<<<<

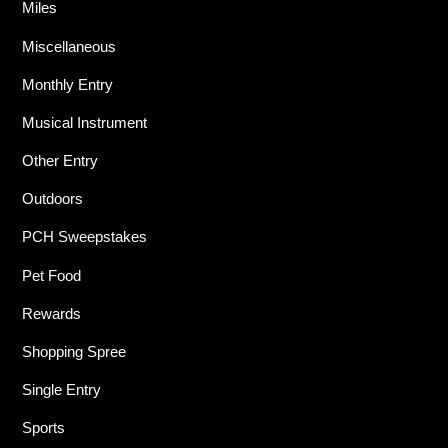
Miles
Miscellaneous
Monthly Entry
Musical Instrument
Other Entry
Outdoors
PCH Sweepstakes
Pet Food
Rewards
Shopping Spree
Single Entry
Sports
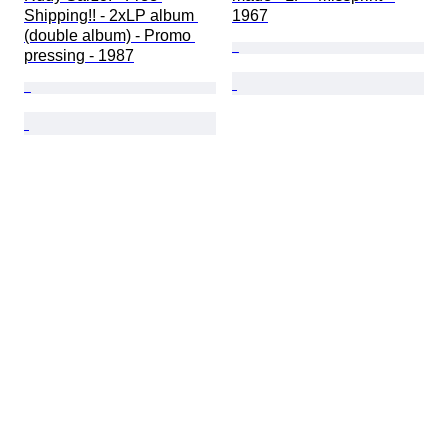
Shipping!! - 2xLP album 
1967
(double album) - Promo 
pressing - 1987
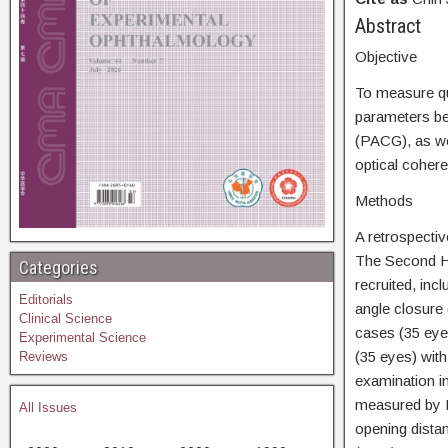
Abs
Objective
To measure qua
parameters be
(PACG), as we
optical cohe
Methods
A retrospecti
The Second Ho
Categories
recruited, inc
Editorials
angle closure
Clinical Science
cases (35 eye
Experimental Science
(35 eyes) wit
Reviews
examination in
measured by H
All Issues
opening distan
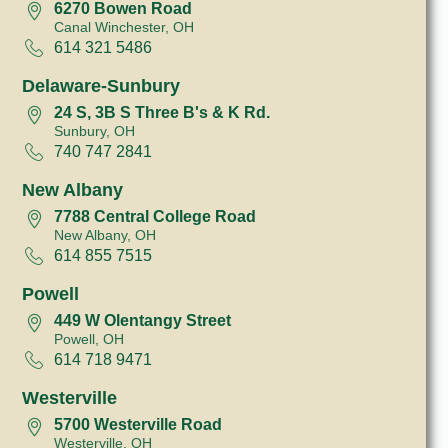
6270 Bowen Road
Canal Winchester, OH
614 321 5486
Delaware-Sunbury
24 S, 3B S Three B's & K Rd.
Sunbury, OH
740 747 2841
New Albany
7788 Central College Road
New Albany, OH
614 855 7515
Powell
449 W Olentangy Street
Powell, OH
614 718 9471
Westerville
5700 Westerville Road
Westerville, OH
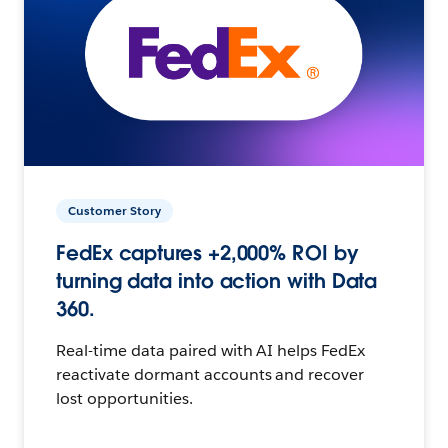
Customer Story
FedEx captures +2,000% ROI by
turning data into action with Data
360.
Real-time data paired with AI helps FedEx
reactivate dormant accounts and recover
lost opportunities.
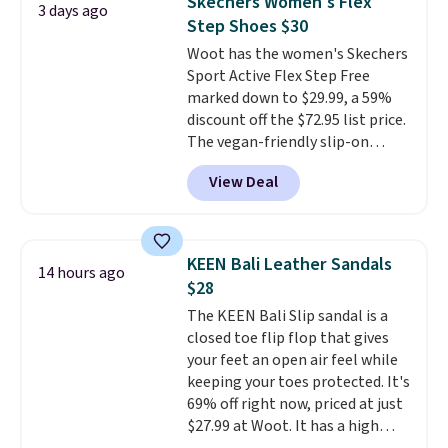
Skechers Women's Flex
3 days ago
multiple colors to choose from,
Step Shoes $30
sizes are dwindling quickly. With
Woot has the women's Skechers
features like extra cushioning
Sport Active Flex Step Free
and improved 8mm heel-to-
marked down to $29.99, a 59%
drop stability, there's a reason
discount off the $72.95 list price.
why many consider this one of
The vegan-friendly slip-on
the more comfortable shoes
features an engineered mesh
they've owned.
View Deal
upper, no-tie stretch laces, and
Skechers's Air-Cooled Memory
Foam insole for all-day
cushioned comfort. You can get
KEEN Bali Leather Sandals
14 hours ago
free shipping when you're
$28
logged into your Prime account.
The KEEN Bali Slip sandal is a
This beats our previous low-
closed toe flip flop that gives
price mention by $7.
your feet an open air feel while
keeping your toes protected. It's
69% off right now, priced at just
$27.99 at Woot. It has a high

>>>>

*Prompt*
Only lines that include "Skechers" belong in the answer; copy all of them from the listing.

*Response box*
Skechers Women's Flex
Woot has the women's Skechers
Skechers's Air-Cooled Memory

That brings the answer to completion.